An intervention for patients with first-episode psychosis known as OPUS is as effective—and in some cases superior—in real-world clinical practice as was found when the intervention was tested in clinical trials, according to a report in AJP in Advance.
“Early intervention services for psychosis are, by definition, a complex psychosocial intervention, and, once implemented, they may not be delivered with the same rigorous attention to program fidelity, low caseload, motivation, and so on as they had in the controlled environment of a randomized trial,” wrote Christine Merrild Posselt, M.Sc., of Copenhagen University Hospital and colleagues. “The study results provide further evidence in support of implementation and funding of early intervention services worldwide.”
OPUS is a modified form of assertive community treatment for psychosis that includes family involvement and social-skills training provided by a multidisciplinary team of psychiatrists, psychologists, nurses, social workers, physiotherapists, and vocational therapists.
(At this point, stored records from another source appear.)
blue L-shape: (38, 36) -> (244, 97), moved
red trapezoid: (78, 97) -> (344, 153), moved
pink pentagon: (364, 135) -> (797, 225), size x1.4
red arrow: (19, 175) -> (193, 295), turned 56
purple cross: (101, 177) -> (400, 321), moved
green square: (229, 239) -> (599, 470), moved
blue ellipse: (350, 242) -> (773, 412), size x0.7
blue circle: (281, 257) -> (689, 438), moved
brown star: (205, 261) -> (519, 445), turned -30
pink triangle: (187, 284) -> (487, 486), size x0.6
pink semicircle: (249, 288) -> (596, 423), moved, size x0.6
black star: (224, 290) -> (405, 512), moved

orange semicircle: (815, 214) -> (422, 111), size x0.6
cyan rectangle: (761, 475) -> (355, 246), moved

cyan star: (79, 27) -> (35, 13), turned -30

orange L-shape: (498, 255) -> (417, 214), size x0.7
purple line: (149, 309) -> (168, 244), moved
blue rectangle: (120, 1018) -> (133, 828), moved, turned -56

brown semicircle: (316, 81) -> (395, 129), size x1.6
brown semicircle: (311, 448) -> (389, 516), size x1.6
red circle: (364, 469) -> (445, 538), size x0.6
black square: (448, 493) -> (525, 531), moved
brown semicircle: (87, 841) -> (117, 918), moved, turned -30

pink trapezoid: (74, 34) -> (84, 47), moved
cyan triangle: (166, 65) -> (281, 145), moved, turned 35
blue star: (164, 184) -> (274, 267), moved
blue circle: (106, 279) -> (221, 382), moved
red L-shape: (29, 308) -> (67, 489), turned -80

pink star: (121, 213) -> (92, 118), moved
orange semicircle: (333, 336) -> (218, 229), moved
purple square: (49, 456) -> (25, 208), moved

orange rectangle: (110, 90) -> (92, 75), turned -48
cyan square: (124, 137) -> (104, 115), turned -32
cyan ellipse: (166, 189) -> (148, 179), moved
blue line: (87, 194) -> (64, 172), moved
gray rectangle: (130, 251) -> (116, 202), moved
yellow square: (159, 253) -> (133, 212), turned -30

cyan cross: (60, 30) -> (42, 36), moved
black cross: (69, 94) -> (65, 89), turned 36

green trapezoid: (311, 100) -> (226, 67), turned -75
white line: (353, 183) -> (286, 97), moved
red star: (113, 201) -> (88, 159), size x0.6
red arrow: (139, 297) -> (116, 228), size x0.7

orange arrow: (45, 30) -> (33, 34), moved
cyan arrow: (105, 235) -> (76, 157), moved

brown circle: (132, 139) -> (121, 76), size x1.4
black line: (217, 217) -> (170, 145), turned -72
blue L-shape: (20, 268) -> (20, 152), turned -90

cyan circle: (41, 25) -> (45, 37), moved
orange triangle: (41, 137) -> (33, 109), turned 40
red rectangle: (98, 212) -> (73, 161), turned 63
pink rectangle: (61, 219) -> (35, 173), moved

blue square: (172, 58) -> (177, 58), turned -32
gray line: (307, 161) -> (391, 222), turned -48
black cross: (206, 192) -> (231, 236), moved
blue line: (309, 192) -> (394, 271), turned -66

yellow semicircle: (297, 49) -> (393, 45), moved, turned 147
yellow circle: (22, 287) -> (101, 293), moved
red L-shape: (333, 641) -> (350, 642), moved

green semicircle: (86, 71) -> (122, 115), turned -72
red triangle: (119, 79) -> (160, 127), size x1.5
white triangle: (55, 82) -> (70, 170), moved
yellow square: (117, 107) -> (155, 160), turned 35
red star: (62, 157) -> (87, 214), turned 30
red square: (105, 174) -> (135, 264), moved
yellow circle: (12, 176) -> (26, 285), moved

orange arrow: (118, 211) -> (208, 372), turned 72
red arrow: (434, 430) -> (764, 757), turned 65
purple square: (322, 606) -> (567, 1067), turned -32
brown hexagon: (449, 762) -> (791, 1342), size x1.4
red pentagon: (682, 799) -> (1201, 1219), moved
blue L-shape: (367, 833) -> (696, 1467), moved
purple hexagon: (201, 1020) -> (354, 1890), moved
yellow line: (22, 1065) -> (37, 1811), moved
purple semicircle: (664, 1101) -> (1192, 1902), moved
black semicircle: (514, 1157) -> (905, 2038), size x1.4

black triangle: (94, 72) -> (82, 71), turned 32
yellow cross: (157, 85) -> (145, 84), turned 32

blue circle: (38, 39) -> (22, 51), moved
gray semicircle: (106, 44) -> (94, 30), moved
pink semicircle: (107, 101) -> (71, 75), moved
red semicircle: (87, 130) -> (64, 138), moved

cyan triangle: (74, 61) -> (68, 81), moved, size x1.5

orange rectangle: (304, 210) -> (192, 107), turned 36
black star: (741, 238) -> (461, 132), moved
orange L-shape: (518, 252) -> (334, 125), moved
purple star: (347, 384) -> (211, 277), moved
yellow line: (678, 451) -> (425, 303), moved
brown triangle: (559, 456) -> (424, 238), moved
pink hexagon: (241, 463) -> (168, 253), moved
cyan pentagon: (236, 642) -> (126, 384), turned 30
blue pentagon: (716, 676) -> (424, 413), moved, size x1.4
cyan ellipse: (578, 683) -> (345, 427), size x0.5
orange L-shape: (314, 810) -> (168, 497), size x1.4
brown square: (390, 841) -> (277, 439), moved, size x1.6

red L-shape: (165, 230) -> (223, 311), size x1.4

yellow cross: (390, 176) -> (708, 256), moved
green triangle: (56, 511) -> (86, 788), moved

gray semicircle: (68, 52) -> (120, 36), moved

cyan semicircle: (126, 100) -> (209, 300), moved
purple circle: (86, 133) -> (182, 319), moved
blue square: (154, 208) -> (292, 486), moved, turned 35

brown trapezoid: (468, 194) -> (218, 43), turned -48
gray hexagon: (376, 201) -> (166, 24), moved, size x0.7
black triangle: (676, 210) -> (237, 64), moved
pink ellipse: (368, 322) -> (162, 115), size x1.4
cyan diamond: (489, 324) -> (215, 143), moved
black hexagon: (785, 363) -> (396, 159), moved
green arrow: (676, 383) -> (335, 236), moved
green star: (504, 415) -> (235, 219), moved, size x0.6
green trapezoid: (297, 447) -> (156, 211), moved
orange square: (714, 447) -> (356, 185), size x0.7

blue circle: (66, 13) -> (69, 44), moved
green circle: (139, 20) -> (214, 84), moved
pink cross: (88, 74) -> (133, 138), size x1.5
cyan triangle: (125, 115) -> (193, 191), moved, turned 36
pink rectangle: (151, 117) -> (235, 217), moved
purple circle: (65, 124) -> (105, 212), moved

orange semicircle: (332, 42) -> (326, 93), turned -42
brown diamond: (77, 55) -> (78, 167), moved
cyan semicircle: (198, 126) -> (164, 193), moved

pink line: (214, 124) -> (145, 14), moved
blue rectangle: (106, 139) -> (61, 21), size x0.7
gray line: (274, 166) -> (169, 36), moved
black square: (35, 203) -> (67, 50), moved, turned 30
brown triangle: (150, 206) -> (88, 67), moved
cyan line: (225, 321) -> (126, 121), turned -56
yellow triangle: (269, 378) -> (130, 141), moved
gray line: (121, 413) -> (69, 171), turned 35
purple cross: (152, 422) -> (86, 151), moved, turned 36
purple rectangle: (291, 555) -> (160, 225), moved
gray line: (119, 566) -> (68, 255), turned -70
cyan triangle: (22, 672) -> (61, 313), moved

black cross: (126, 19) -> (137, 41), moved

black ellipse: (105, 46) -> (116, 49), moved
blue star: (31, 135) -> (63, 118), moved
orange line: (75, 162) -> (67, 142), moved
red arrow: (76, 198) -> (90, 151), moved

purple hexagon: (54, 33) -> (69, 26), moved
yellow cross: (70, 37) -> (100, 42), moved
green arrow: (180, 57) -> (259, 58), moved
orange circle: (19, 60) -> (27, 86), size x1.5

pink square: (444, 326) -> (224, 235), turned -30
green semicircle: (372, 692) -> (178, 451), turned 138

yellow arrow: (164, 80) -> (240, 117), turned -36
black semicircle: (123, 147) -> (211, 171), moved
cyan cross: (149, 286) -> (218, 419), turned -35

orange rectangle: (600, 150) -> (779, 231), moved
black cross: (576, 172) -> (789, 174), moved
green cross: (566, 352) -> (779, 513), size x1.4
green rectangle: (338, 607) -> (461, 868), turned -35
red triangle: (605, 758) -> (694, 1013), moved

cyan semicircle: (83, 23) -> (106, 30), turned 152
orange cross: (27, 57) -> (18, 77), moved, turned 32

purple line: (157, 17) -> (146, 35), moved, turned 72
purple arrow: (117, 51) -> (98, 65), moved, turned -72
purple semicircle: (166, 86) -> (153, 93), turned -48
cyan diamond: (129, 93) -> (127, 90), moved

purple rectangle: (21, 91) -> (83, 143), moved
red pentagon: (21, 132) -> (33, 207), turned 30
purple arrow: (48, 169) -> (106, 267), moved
A clinical trial of 547 adults showed OPUS was superior to standard care, which led to broad implementation of this program in Denmark in 2003.
For the current study, Posselt and colleagues compared the five-year outcomes of 3,328 patients who received OPUS after this implementation—identified using Danish health registers—with the five-year outcomes of 545 of the original clinical trial participants. This period included two years of OPUS intervention and three years of follow-up.
The researchers found that patients receiving OPUS had lower odds of a psychiatric hospital admission than the clinical trial participants across the five-year time span, as well as lower rates of psychotropic medication use. Rates of suicide or death by any cause were similar for patients receiving OPUS as well as the clinical trial participants. OPUS patients were less likely to work or attend school than their clinical trial counterparts during the first three years after initiating OPUS, but by year five, had higher odds of being in work or school.
“Positive effects beyond those observed in the randomized trial may be due to more flexible setups, improved experience with delivering the intervention, or other factors,” Posselt and colleagues wrote. “We accounted for potential differences in patient characteristics in the analyses, which suggests that this is not likely to have been a confounder in our results.”